BEIJING — Two young Tibetans, a herder and a migrant carpenter, set themselves on fire and hold up Tibetan flags as the flames engulf them before they stumble and fall on a street in western China, in a graphic video of their immolations released Thursday.
One of the two men who self-immolated Wednesday in Yushu prefecture, a heavily Tibetan area in west China’s Qinghai province, died and the other was badly hurt, the Tibetan Youth Congress and China’s Xinhua News Agency said.
The cases add to about three dozen self-immolations over the past year in ethnic Tibetan areas of China in protest of what activists say is Beijing’s heavy-handed rule in the region. The government has confirmed some but not all of them.

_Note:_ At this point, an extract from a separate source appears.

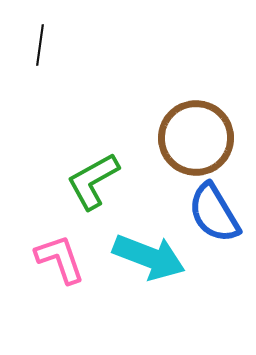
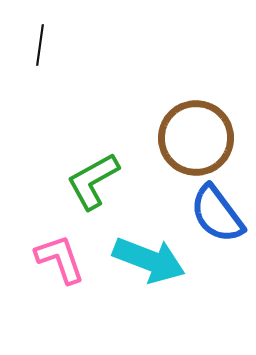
blue semicircle: moved 3 px right, 1 px down; rotated 6 degrees counterclockwise
cyan arrow: moved 3 px down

Xinhua said the dead man was a local herder and the survivor migrated from Aba prefecture in Sichuan province. The Tibetan Youth Congress said by email that 24-year-old Tenzin Khedup died and it identified the injured man as Ngawang Norphel, 22.
The group released photos of a charred body lying on the bed of a pickup truck and a video showing two men holding up Tibetan independence flags as flames engulf them. Both men stumble and fall in the seven-second video before one man rises and runs down the street in flames. High-pitched screaming can be heard but it’s not clear who is making the sound.
The short video shows several bystanders, including a woman who exits a car next to the burning men and runs away.
The group said “anonymous citizen journalists” took the video and photos. U.S. broadcaster Radio Free Asia’s Chinese language service posted the video to YouTube.
Beijing blames the Tibetan Buddhist spiritual leader the Dalai Lama for inciting the self-immolations. The Dalai Lama denies that and says the acts are the result of China’s repressive policies in Tibet.
Barry Sautman, associate professor of social science at Hong Kong University of Science And Technology, noted that while security has been tightened in Tibetan areas to prevent such immolations, it’s very difficult to stop such small-scale and scattered incidents.
“As we can see from the video, this kind of action can take place in a matter of seconds, so, of course the security forces can’t be everywhere,” said Sautman.
Sautman said such protests are likely to stoke a further tightening of restrictions on monks and monasteries in Tibetan regions.